Pocas imágenes generadas en el contexto del cine moderno son tan icónicas como los pies de Ewan McGregor golpeando la acera al ritmo frenético de los baquetazos del Lust for Life de Iggy Pop. Es, en efecto, la primera escena de Trainspotting (1996), una de las películas definitorias de la década de los 90. Tan definitoria que su memoria merece ser honrada, y la mejor forma de hacerlo sería dejarla en paz. Por supuesto los motivos que justifican la existencia de T2 Trainspotting, presentada ayer fuera de concurso en la Berlinale, son mucho menos románticos.

Así que aquí estamos, descubriendo qué ha sido de las vidas de aquellos cuatro jóvenes heroinómanos de Edimburgo a pesar de que en este tiempo la mayoría de nosotros nunca nos lo preguntamos. Parcialmente basada en Porno (2002), la secuela literaria que Irvine Welsh escribió de su libro más célebre, T2 cuenta un relato de reconciliación, venganza y traición que posee cierto morbo por motivos ajenos al relato mismo: la ruptura de la amistad y la sociedad profesional entre McGregor y el director Danny Boyle después de que el segundo reemplazara al primero de forma poca ceremoniosa por Leonardo DiCaprio al frente de La playa (2000). Lo que no posee es una narrativa particularmente dinámica, en buena medida porque en esta nueva aventura los protagonistas están limpios —o casi— y mayores, y Boyle no encuentra nada en lo que hacerles ocupar su tiempo más que ir de un lado para otro y reñir.

Veinte años de haber dejado el país llevándose consigo un botín que debería haber repartido, Renton vuelve a casa convertido en otra persona -—como vemos al principio de la película, ya no corre delante de la policía sino en la cinta de step de un gimnasio—. Los motivos que le llevan a regresar son algo que Boyle y el guionista John Hodge no creen necesario aclarar.
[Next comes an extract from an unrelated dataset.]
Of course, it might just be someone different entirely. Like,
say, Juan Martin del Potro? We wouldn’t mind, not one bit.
Al llegar descubre que Sick Boy (Jonny Lee Miller) es propietario del ruinoso pub de su tía y se dedica a extorsionar empresarios con una prostituta búlgara; Spud (Ewen Bremner) sigue siendo un adicto, y Begbie (Robert Carlyle) sigue siendo un psicópata.

En su intento de posponer todo cuanto sea posible la reunión del cuarteto al completo, Boyle y Hodge abren varios caminos narrativos —relacionados con problemas conyugales, ambiciones literarias, fondos de ayuda de la Unión Europea y toda una serie de giros argumentales cada vez más absurdos— sin dejar que ninguno llegue a tomar rumbo.
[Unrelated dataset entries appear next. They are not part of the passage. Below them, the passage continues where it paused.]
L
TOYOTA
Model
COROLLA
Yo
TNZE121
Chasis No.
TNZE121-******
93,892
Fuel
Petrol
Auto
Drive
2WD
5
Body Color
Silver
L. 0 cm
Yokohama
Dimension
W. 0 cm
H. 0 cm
UNA MIRADA ATRÁS / En el proceso T2 insiste una y otra vez en la idea de que la nostalgia es una trampa a evitar. El problema es que, mientras lo hace, se limita a funcionar a modo de álbum de grandes éxitos. Boyle constantemente echa la mirada atrás hacia la primera película y no pierde una sola oportunidad para tomar prestadas de ella imágenes y canciones. También usa las mismas técnicas formales: ritmo trepidante, planos congelados pantallas partidas, palabras sobreimpresas en pantalla y cierta histeria visual general. En otras palabras, una estética que en 1996 era nueva e increíblemente estimulante, y que hoy día lleva años pasada de moda.
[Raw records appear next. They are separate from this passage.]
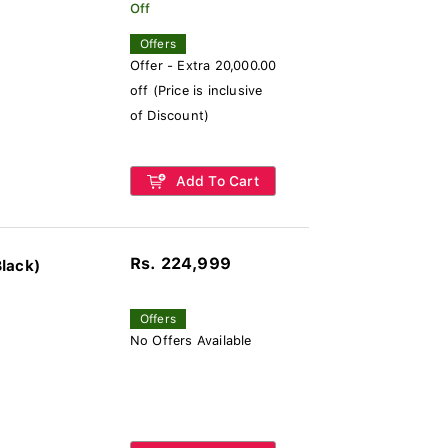
Off
Offers
Offer - Extra 20,000.00
off (Price is inclusive
of Discount)
Add To Cart
Rs. 224,999
lack)
Offers
No Offers Available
Es cierto que Trainspotting no era una película particularmente profunda, pero al menos sí incluía cierto comentario sociedad británica de su época y alguna reflexión afilada sobre, por ejemplo, hasta qué punto la vida del adicto es tan conformista como la normalidad que pretende rechazar. T2 deja claro desde el principio que no tiene nada que decir.

Dicho esto, es perfectamente probable que aquellos fans que sí hayan estado esperando dos décadas para volver a saber de Renton y compañía no necesiten más que volver a verlos metiéndose o haciendo trapicheos o sufriendo el mono para sentirse perfectamente complacidos.